En cette phase de la crise sécuritaire généralisée que traverse notre pays, il y’a lieu d’être inquiet de voir certains politiques enjamber les Assises Nationales. Parce qu’en toute conscience, après toutes ces souffrances subies, le peuple ne peut pas se donner le luxe de rater ce virage de la refondation. Ces Assises sont un moyen pour tout citoyen de pouvoir se forger une opinion politique loyalement avant de l’exprimer dans l’urne. C’est pourquoi, elles demandent du temps pour développer les idées et arguments et des formats transparents et loyaux. En somme, loin des sentences marionnettistes de la CEDEAO et de leurs thuriféraires politiques de seconde main qui prétendent nous assigner quoi dire ou quoi penser. Notre chemin vers l’urne doit être libre et éclairé. Peut-on réellement réussir ce challenge en un si peu de temps dans un pays en guerre et occupé des 2/3 ?

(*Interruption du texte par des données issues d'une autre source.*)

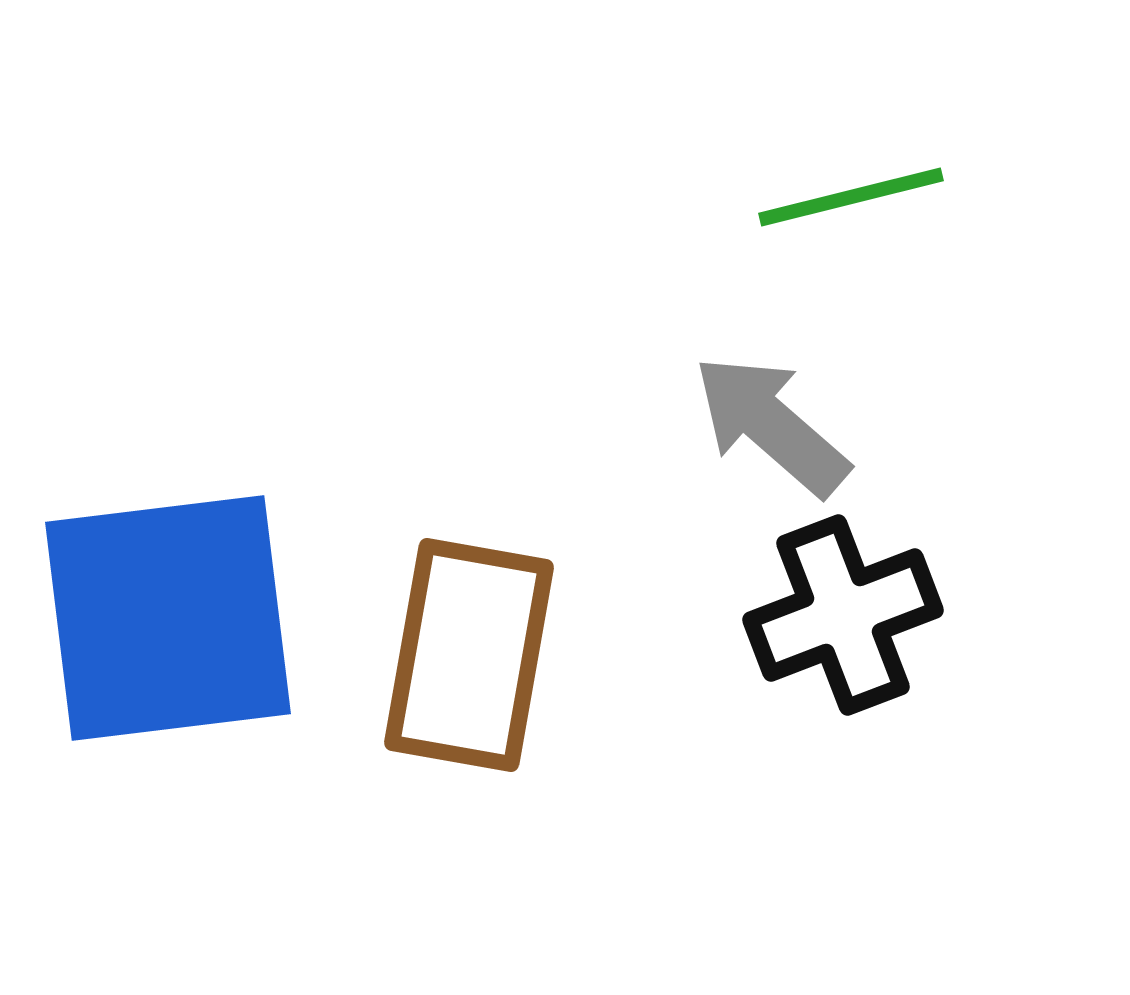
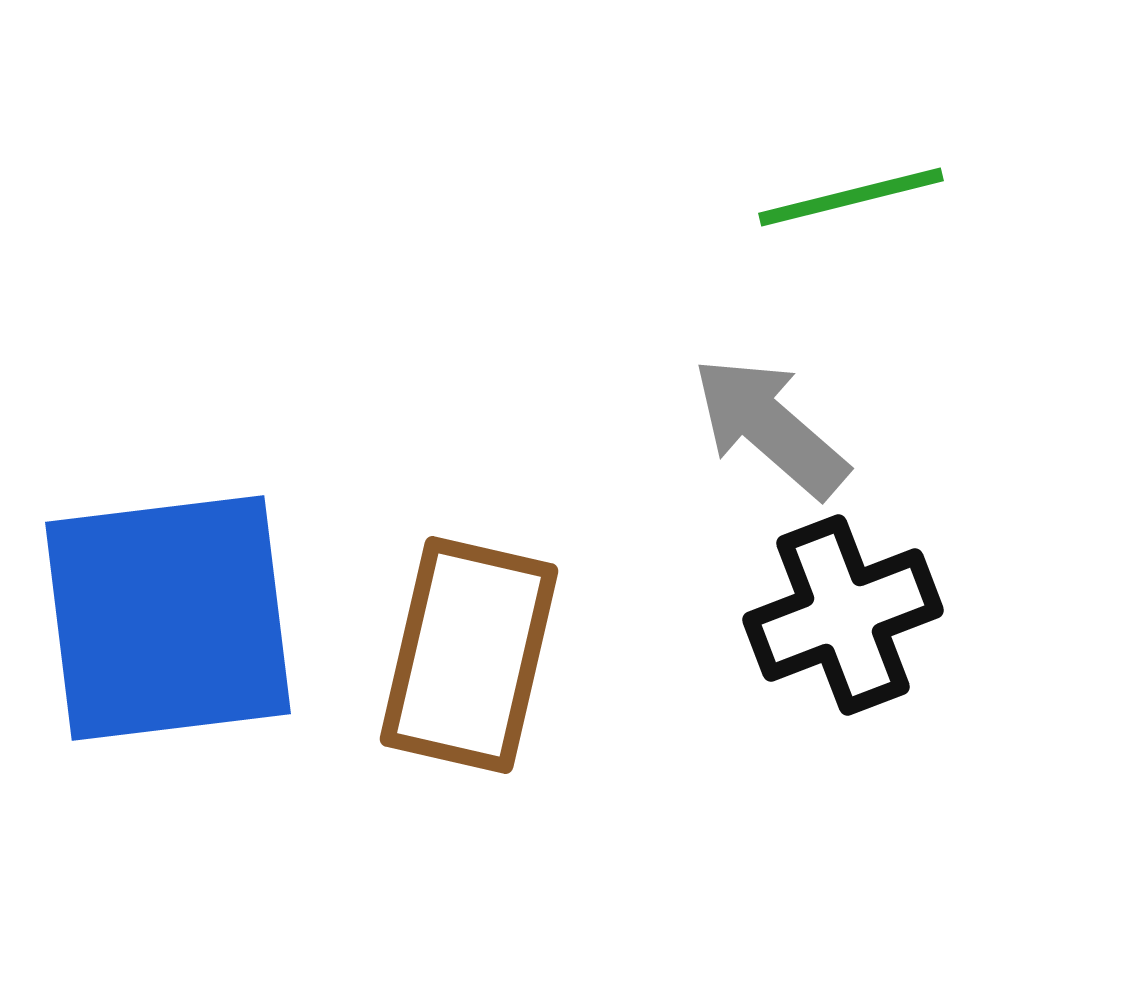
gray arrow: moved 1 px left, 2 px down
brown rectangle: rotated 3 degrees clockwise
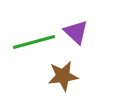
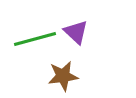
green line: moved 1 px right, 3 px up
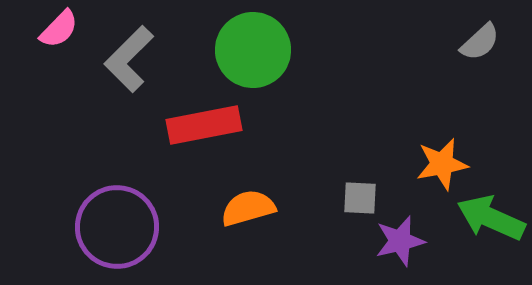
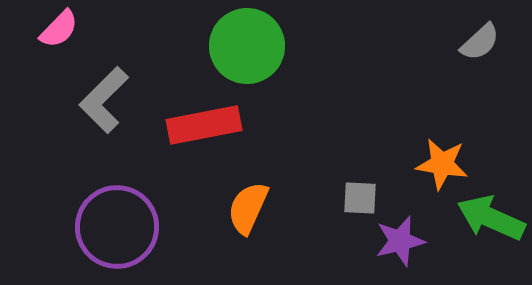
green circle: moved 6 px left, 4 px up
gray L-shape: moved 25 px left, 41 px down
orange star: rotated 20 degrees clockwise
orange semicircle: rotated 50 degrees counterclockwise
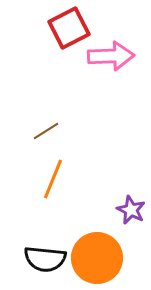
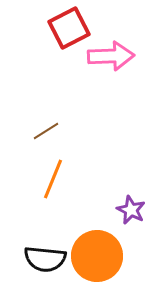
orange circle: moved 2 px up
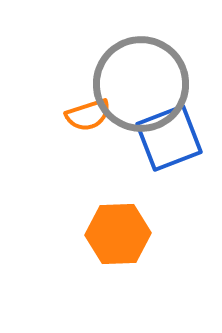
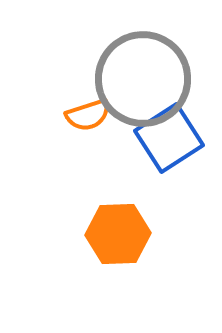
gray circle: moved 2 px right, 5 px up
blue square: rotated 12 degrees counterclockwise
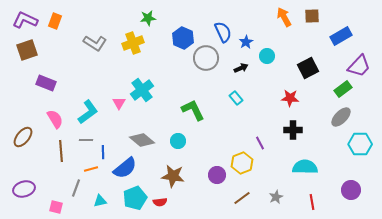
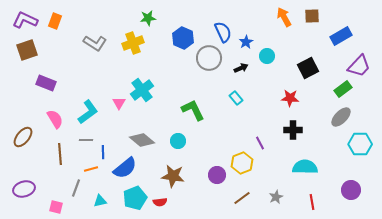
gray circle at (206, 58): moved 3 px right
brown line at (61, 151): moved 1 px left, 3 px down
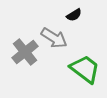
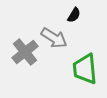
black semicircle: rotated 28 degrees counterclockwise
green trapezoid: rotated 132 degrees counterclockwise
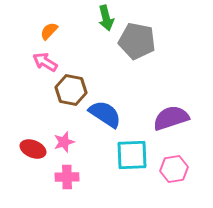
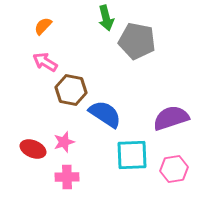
orange semicircle: moved 6 px left, 5 px up
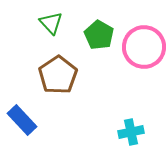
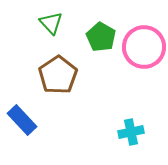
green pentagon: moved 2 px right, 2 px down
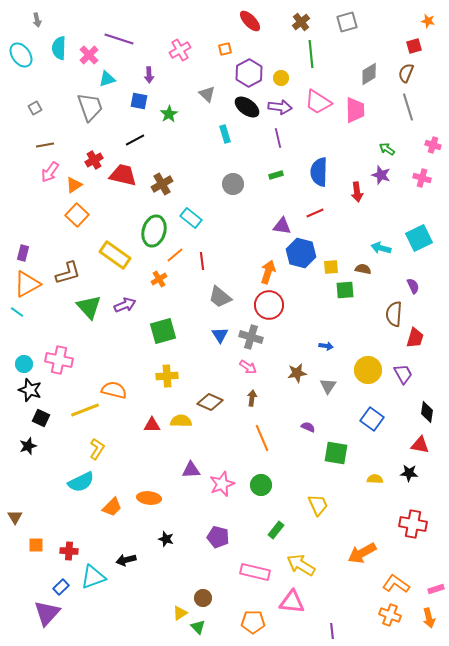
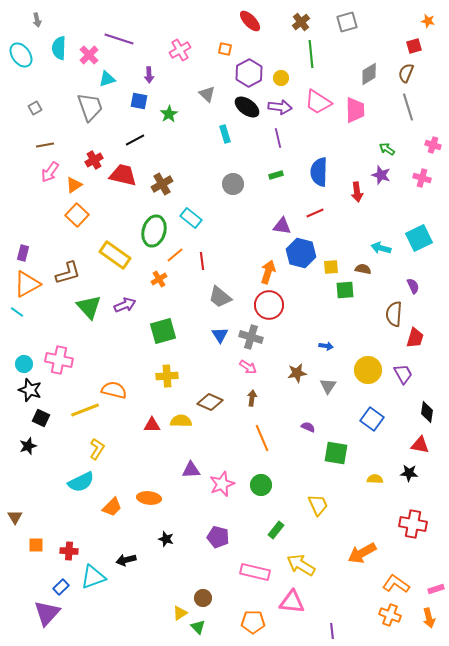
orange square at (225, 49): rotated 24 degrees clockwise
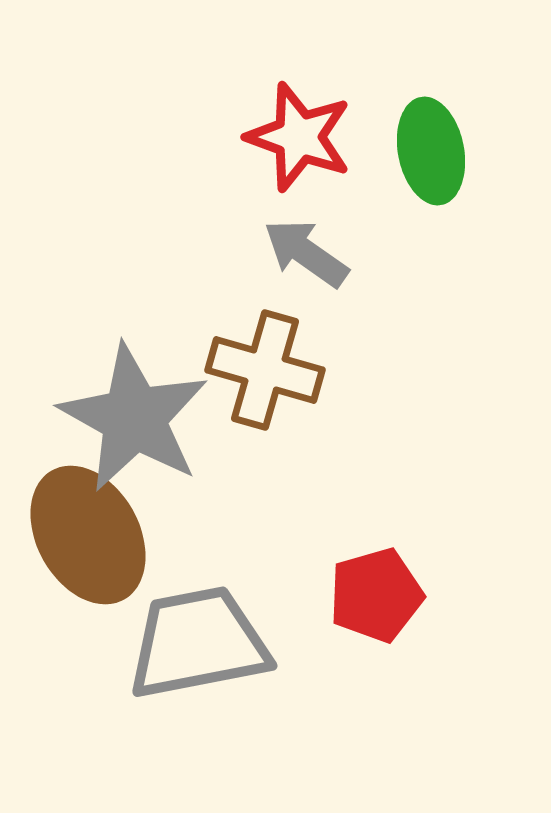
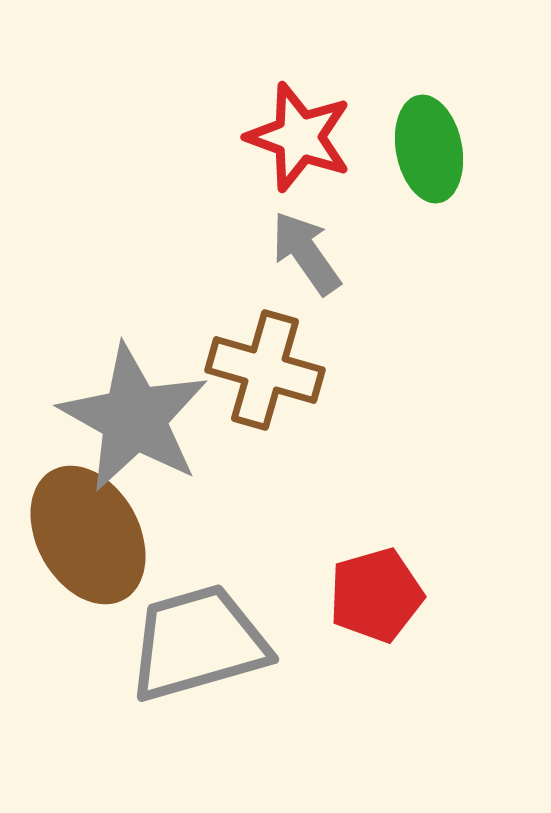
green ellipse: moved 2 px left, 2 px up
gray arrow: rotated 20 degrees clockwise
gray trapezoid: rotated 5 degrees counterclockwise
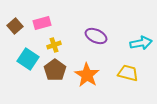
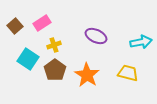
pink rectangle: rotated 18 degrees counterclockwise
cyan arrow: moved 1 px up
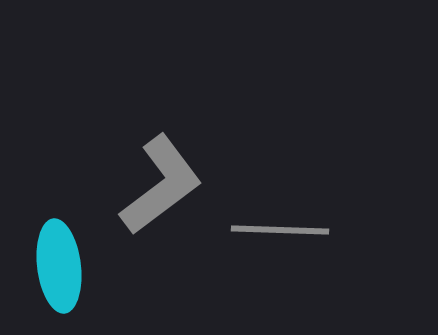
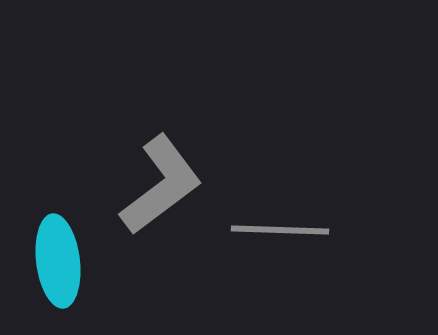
cyan ellipse: moved 1 px left, 5 px up
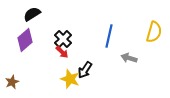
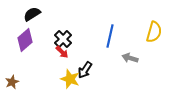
blue line: moved 1 px right
gray arrow: moved 1 px right
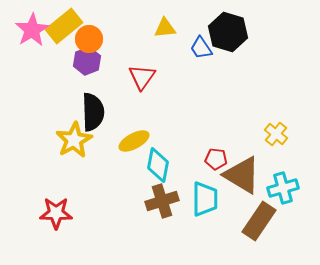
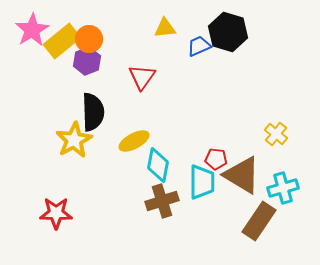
yellow rectangle: moved 2 px left, 15 px down
blue trapezoid: moved 2 px left, 2 px up; rotated 100 degrees clockwise
cyan trapezoid: moved 3 px left, 17 px up
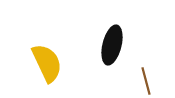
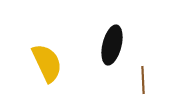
brown line: moved 3 px left, 1 px up; rotated 12 degrees clockwise
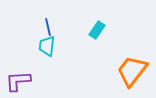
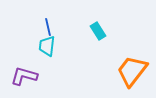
cyan rectangle: moved 1 px right, 1 px down; rotated 66 degrees counterclockwise
purple L-shape: moved 6 px right, 5 px up; rotated 20 degrees clockwise
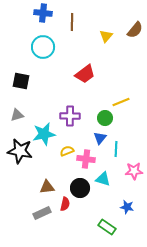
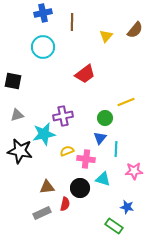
blue cross: rotated 18 degrees counterclockwise
black square: moved 8 px left
yellow line: moved 5 px right
purple cross: moved 7 px left; rotated 12 degrees counterclockwise
green rectangle: moved 7 px right, 1 px up
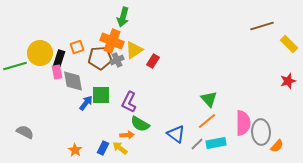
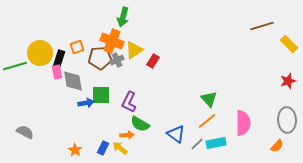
blue arrow: rotated 42 degrees clockwise
gray ellipse: moved 26 px right, 12 px up
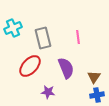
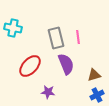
cyan cross: rotated 36 degrees clockwise
gray rectangle: moved 13 px right
purple semicircle: moved 4 px up
brown triangle: moved 2 px up; rotated 40 degrees clockwise
blue cross: rotated 16 degrees counterclockwise
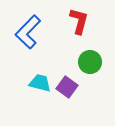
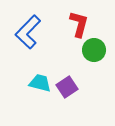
red L-shape: moved 3 px down
green circle: moved 4 px right, 12 px up
purple square: rotated 20 degrees clockwise
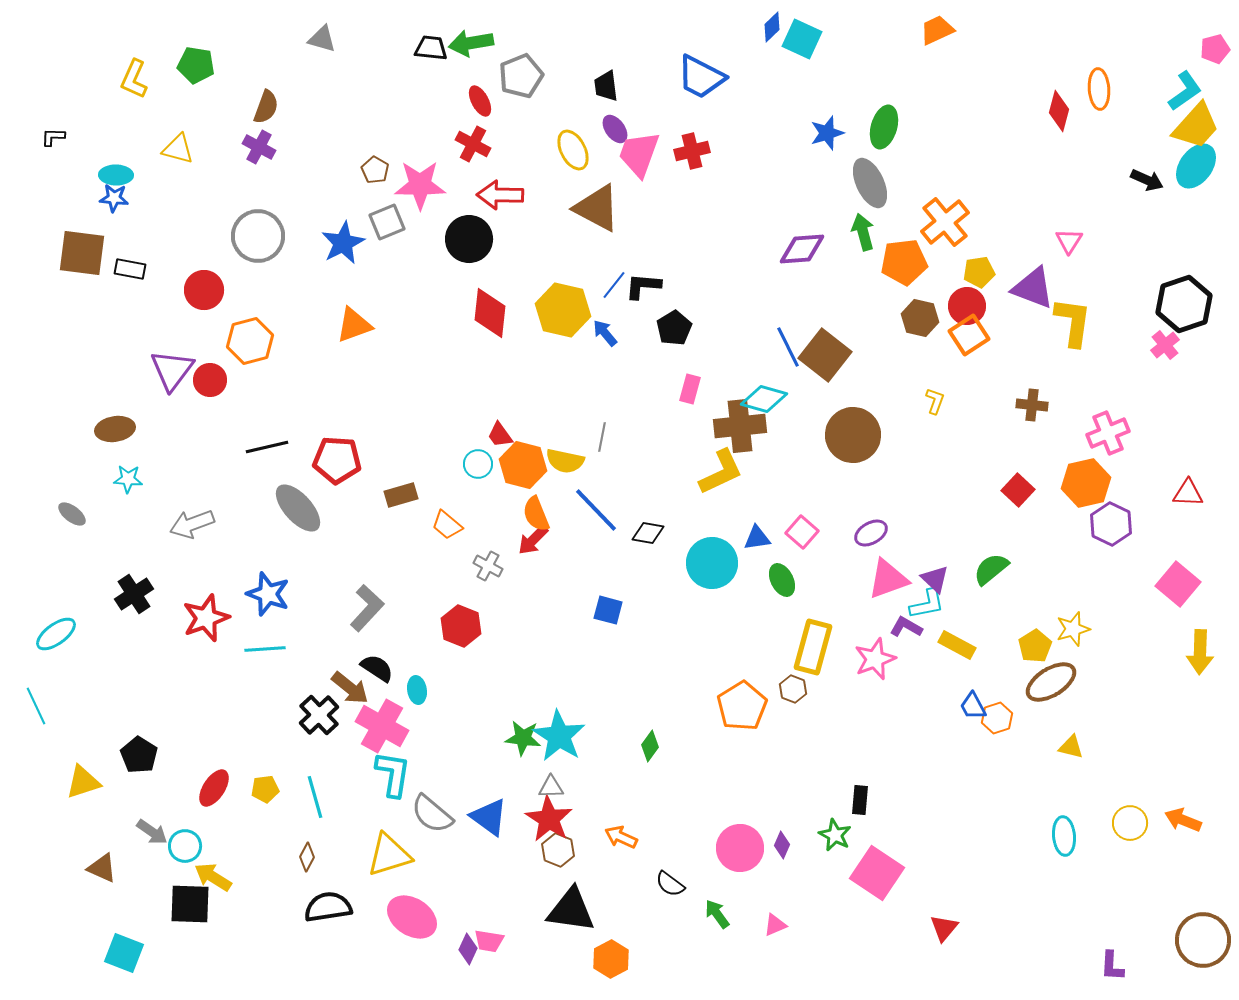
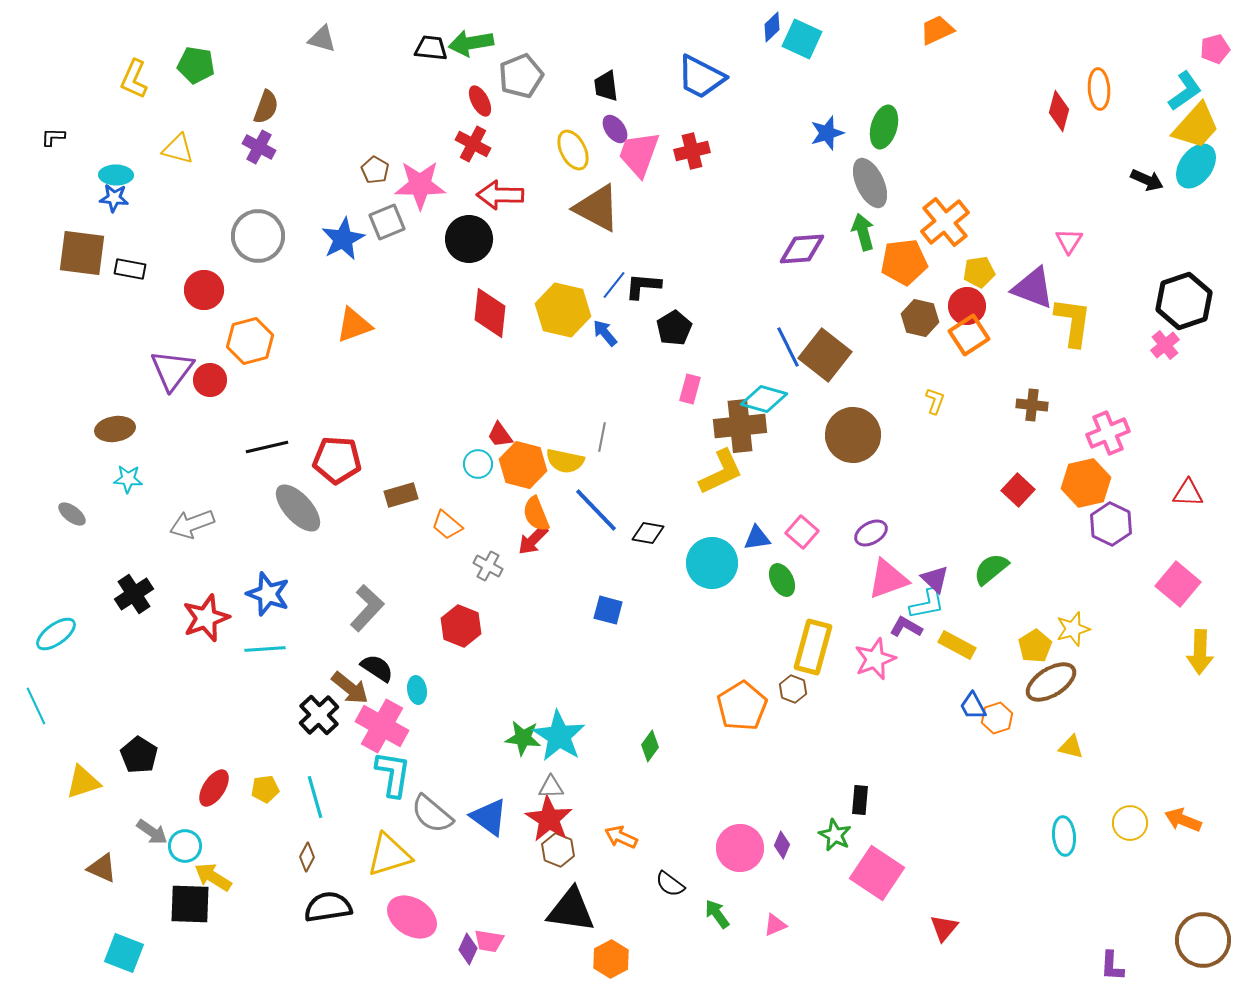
blue star at (343, 243): moved 4 px up
black hexagon at (1184, 304): moved 3 px up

L’énergie consacrée par les Chefs d’Etat de la CEDEAO, la France et leurs soutiens politiques pour conjurer le coup d’Etat au Mali est redoutable. Tout simplement parce qu’ils ont peur que le peuple prenne vraiment le pouvoir politique pour « bouleverser les équilibres politiques et économiques de la sous-région ». Aidée par la France et par des politiciens en mal d’audience auprès du peuple, tout est mis à l’œuvre par la CEDEAO pour faire plier les dirigeants actuels de la Transition. Comme s’ils oublient que le ver du changement est déjà dans le fruit sous-régional et que l’identité républicaine du peuple est un socle solide et majoritaire depuis la chute d’IBK. Les maliens de tout temps sont attachés à la souveraineté du peuple et à la liberté. Et à chaque fois, il a trouvé le ressort nécessaire de surmonter les dures épreuves. Cette guerre qui nous est imposée par la France et la CEDEAO ne fera pas exception.